One alternative would be a decentralized exchange, where buyers and sellers can trade with each other directly by negotiating over a peer-to-peer network, thus eliminating the trusted third-party from the equation. This idea gains traction whenever Bitcoiners find themselves betrayed by an exchange. So far, however, no one has found a way to do it. There is still some hope that Ripple (a very different digital currency system detailed here) or MasterCoin (which enhances the functionality of Bitcoin by building layers on top it), will introduce a functioning P2P currency exchange.

But, according to Gronager, any time you have fiat money trading hands, trust will be part of the equation.

He writes:

If you want to exchange fiat for crypto you need to impose trust—you need to trust either an escrow to store the cash safely or the receiver to hand them to you as part of the deal. It is intrinsic to the nature of normal money. Hence, building a decentralized exchange will no matter how you twist it involve trusting someone, which to a large extent voids the whole purpose of a decentralized exchange.... What you need is to be able to ensure trust on your escrow, that is the exchange, for a bitcoin to fiat deal. You need to ensure that he is not spending your fiat but actually keeps them safe, and also that he is not spending your crypto.

 

Because Bitcoin exists as a public ledger, there are ways for exchanges to prove that they are holding the amount of cryptocurrency that they claim. But the same is not possible with government issued currencies. 
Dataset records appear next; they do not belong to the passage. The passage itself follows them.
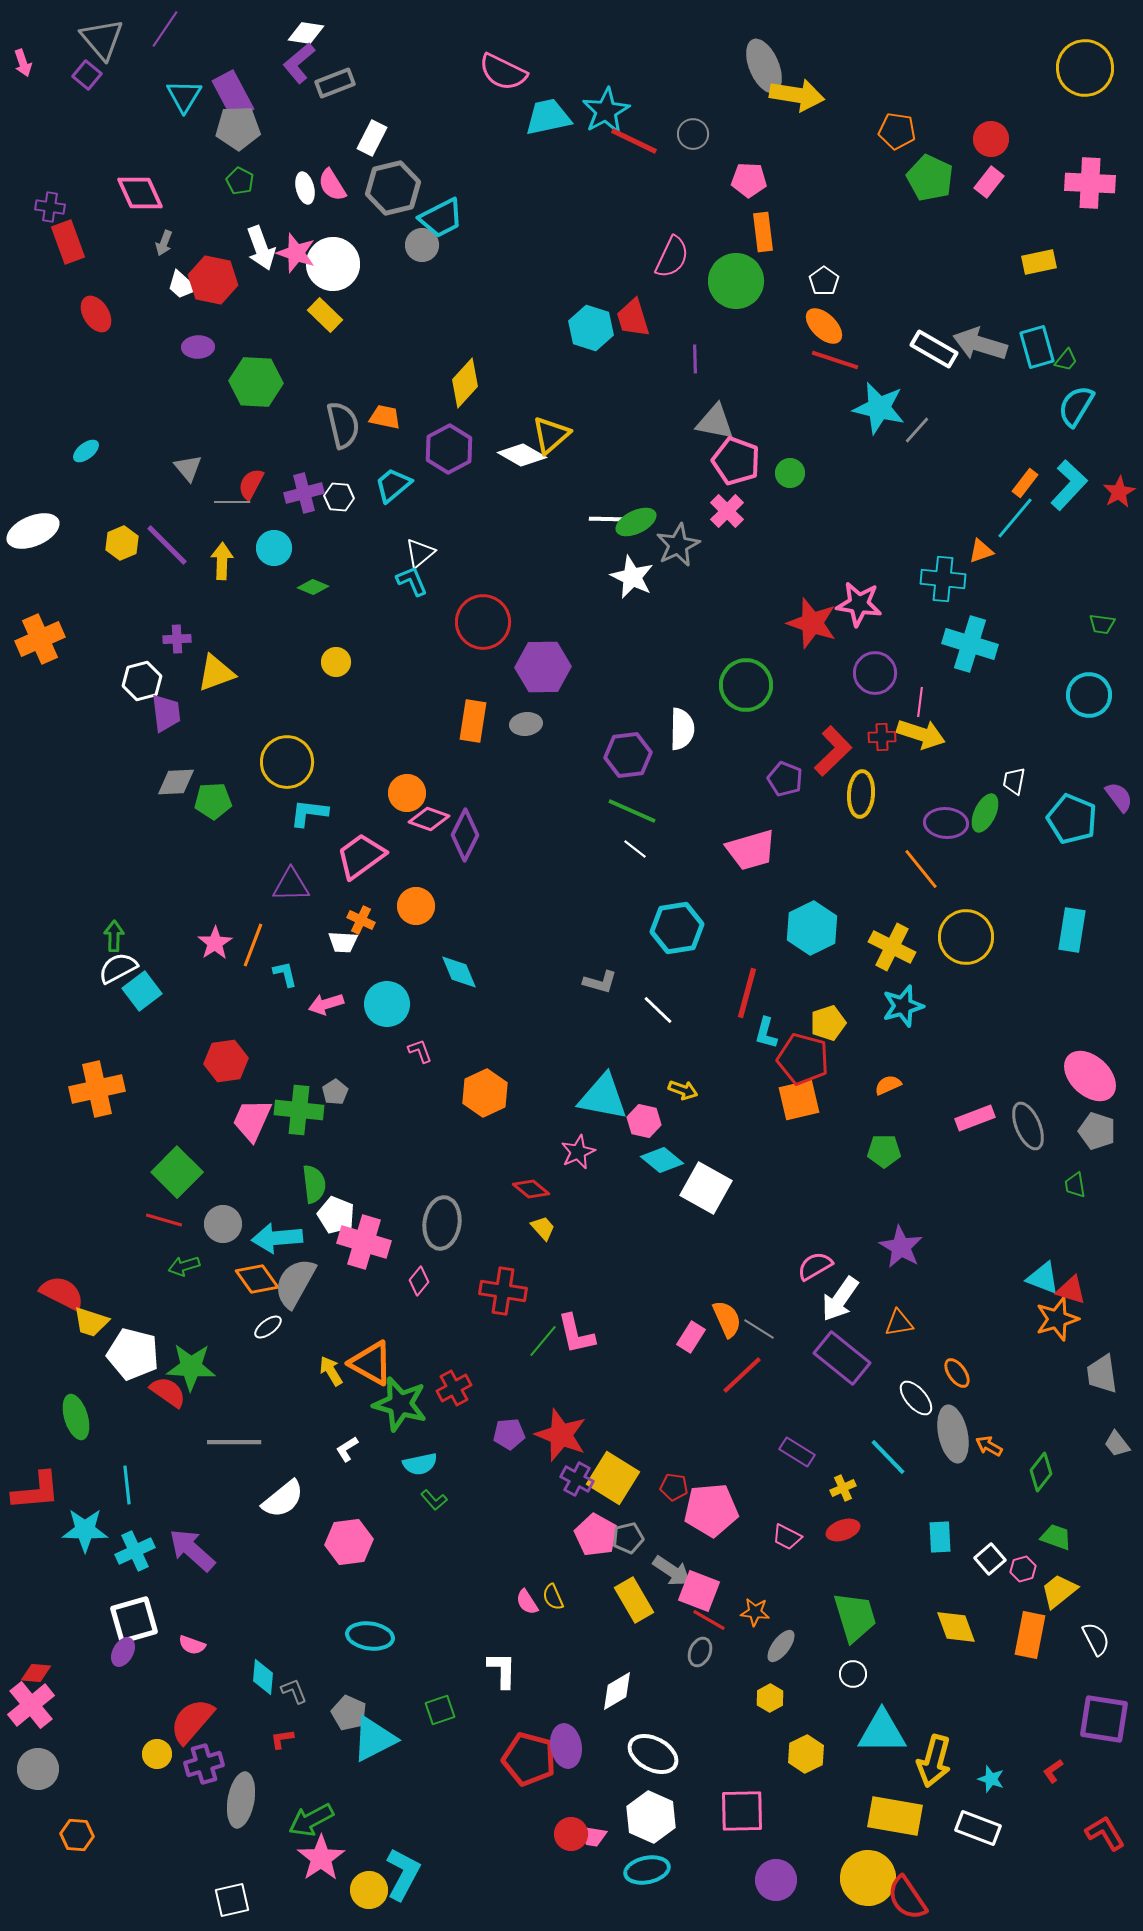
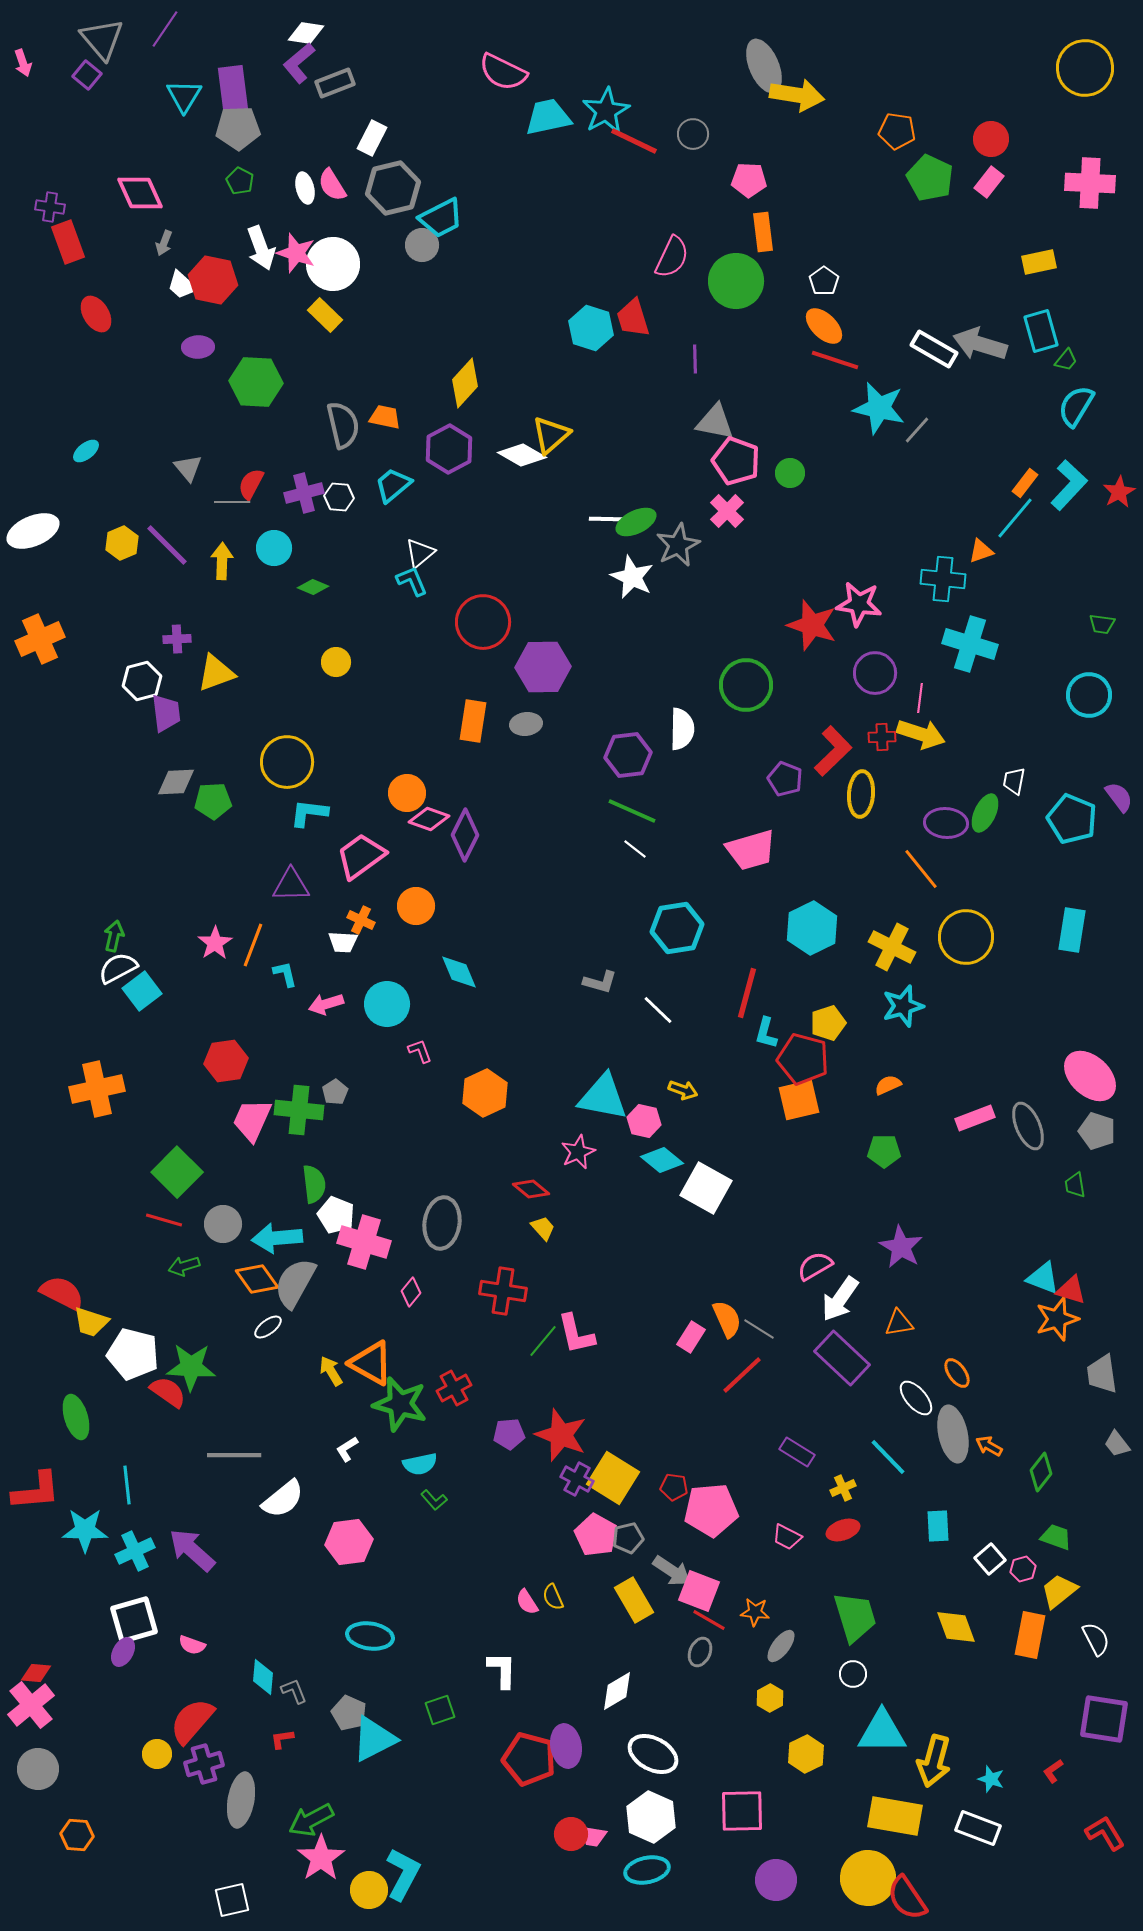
purple rectangle at (233, 95): moved 6 px up; rotated 21 degrees clockwise
cyan rectangle at (1037, 347): moved 4 px right, 16 px up
red star at (812, 623): moved 2 px down
pink line at (920, 702): moved 4 px up
green arrow at (114, 936): rotated 12 degrees clockwise
pink diamond at (419, 1281): moved 8 px left, 11 px down
purple rectangle at (842, 1358): rotated 4 degrees clockwise
gray line at (234, 1442): moved 13 px down
cyan rectangle at (940, 1537): moved 2 px left, 11 px up
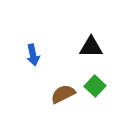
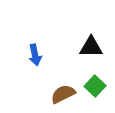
blue arrow: moved 2 px right
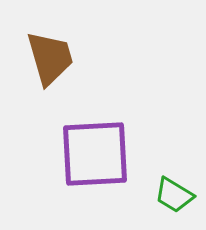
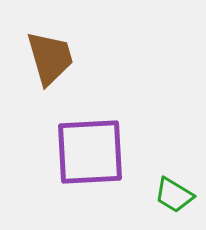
purple square: moved 5 px left, 2 px up
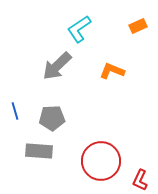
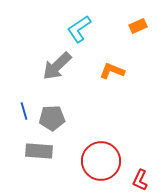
blue line: moved 9 px right
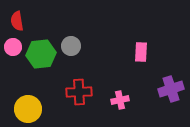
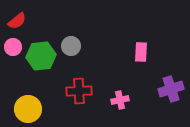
red semicircle: rotated 120 degrees counterclockwise
green hexagon: moved 2 px down
red cross: moved 1 px up
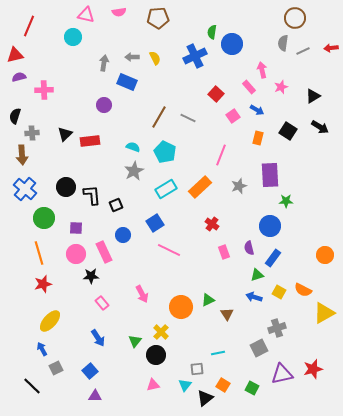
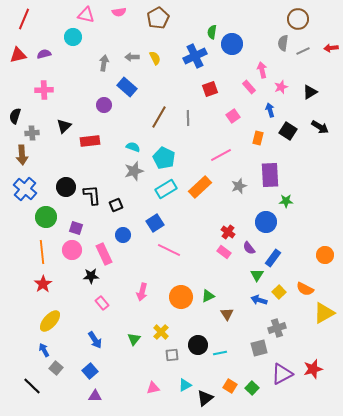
brown pentagon at (158, 18): rotated 25 degrees counterclockwise
brown circle at (295, 18): moved 3 px right, 1 px down
red line at (29, 26): moved 5 px left, 7 px up
red triangle at (15, 55): moved 3 px right
purple semicircle at (19, 77): moved 25 px right, 23 px up
blue rectangle at (127, 82): moved 5 px down; rotated 18 degrees clockwise
red square at (216, 94): moved 6 px left, 5 px up; rotated 28 degrees clockwise
black triangle at (313, 96): moved 3 px left, 4 px up
blue arrow at (257, 110): moved 13 px right; rotated 136 degrees counterclockwise
gray line at (188, 118): rotated 63 degrees clockwise
black triangle at (65, 134): moved 1 px left, 8 px up
cyan pentagon at (165, 152): moved 1 px left, 6 px down
pink line at (221, 155): rotated 40 degrees clockwise
gray star at (134, 171): rotated 12 degrees clockwise
green circle at (44, 218): moved 2 px right, 1 px up
red cross at (212, 224): moved 16 px right, 8 px down
blue circle at (270, 226): moved 4 px left, 4 px up
purple square at (76, 228): rotated 16 degrees clockwise
purple semicircle at (249, 248): rotated 24 degrees counterclockwise
pink rectangle at (104, 252): moved 2 px down
pink rectangle at (224, 252): rotated 32 degrees counterclockwise
orange line at (39, 253): moved 3 px right, 1 px up; rotated 10 degrees clockwise
pink circle at (76, 254): moved 4 px left, 4 px up
green triangle at (257, 275): rotated 40 degrees counterclockwise
red star at (43, 284): rotated 18 degrees counterclockwise
orange semicircle at (303, 290): moved 2 px right, 1 px up
yellow square at (279, 292): rotated 16 degrees clockwise
pink arrow at (142, 294): moved 2 px up; rotated 42 degrees clockwise
blue arrow at (254, 297): moved 5 px right, 3 px down
green triangle at (208, 300): moved 4 px up
orange circle at (181, 307): moved 10 px up
blue arrow at (98, 338): moved 3 px left, 2 px down
green triangle at (135, 341): moved 1 px left, 2 px up
gray square at (259, 348): rotated 12 degrees clockwise
blue arrow at (42, 349): moved 2 px right, 1 px down
cyan line at (218, 353): moved 2 px right
black circle at (156, 355): moved 42 px right, 10 px up
gray square at (56, 368): rotated 24 degrees counterclockwise
gray square at (197, 369): moved 25 px left, 14 px up
purple triangle at (282, 374): rotated 15 degrees counterclockwise
pink triangle at (153, 385): moved 3 px down
cyan triangle at (185, 385): rotated 24 degrees clockwise
orange square at (223, 385): moved 7 px right, 1 px down
green square at (252, 388): rotated 16 degrees clockwise
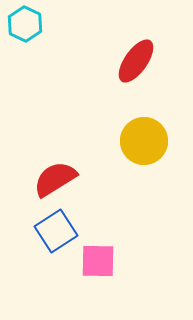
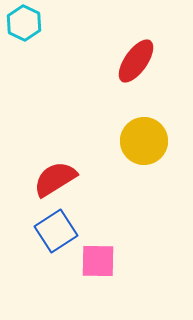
cyan hexagon: moved 1 px left, 1 px up
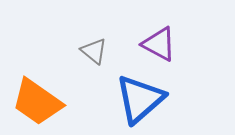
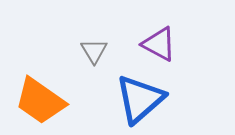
gray triangle: rotated 20 degrees clockwise
orange trapezoid: moved 3 px right, 1 px up
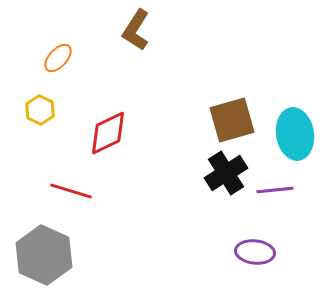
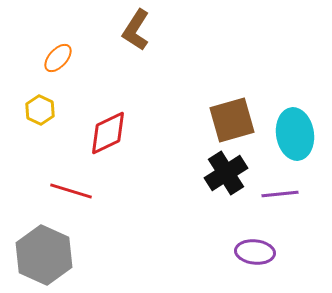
purple line: moved 5 px right, 4 px down
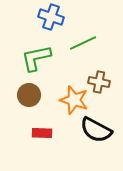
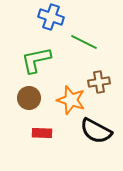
green line: moved 1 px right, 1 px up; rotated 52 degrees clockwise
green L-shape: moved 2 px down
brown cross: rotated 20 degrees counterclockwise
brown circle: moved 3 px down
orange star: moved 3 px left
black semicircle: moved 1 px down
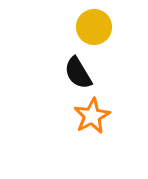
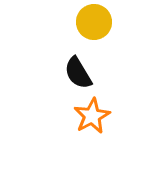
yellow circle: moved 5 px up
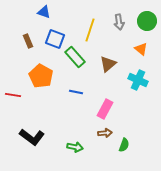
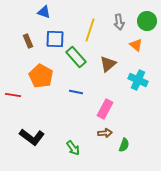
blue square: rotated 18 degrees counterclockwise
orange triangle: moved 5 px left, 4 px up
green rectangle: moved 1 px right
green arrow: moved 2 px left, 1 px down; rotated 42 degrees clockwise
And this is why, according to Gronager, exchanges will have to reinforce the trust of their customers by resorting to old fashioned measures.  

"My take on this entire distrust in exchanges issue is actually plain old normal audits! You ask Deloitte to audit your customers funds, that they are there and that they are kept reasonably secure. They will then weigh in on this in their audit report which you can make public and do so four times a year or even more often."

At the moment, he says, professional auditors such as Deloitte, probably don't know enough about Bitcoin and how it works to handle the job. As they are catching up, the community would have to find some other trusted party. Gronager suggests pulling from Bitcoin's group of core developers. "I see this only as a temporary solution until one of the Big Four learn enough about bitcoin to be able to provide such reviews," he says.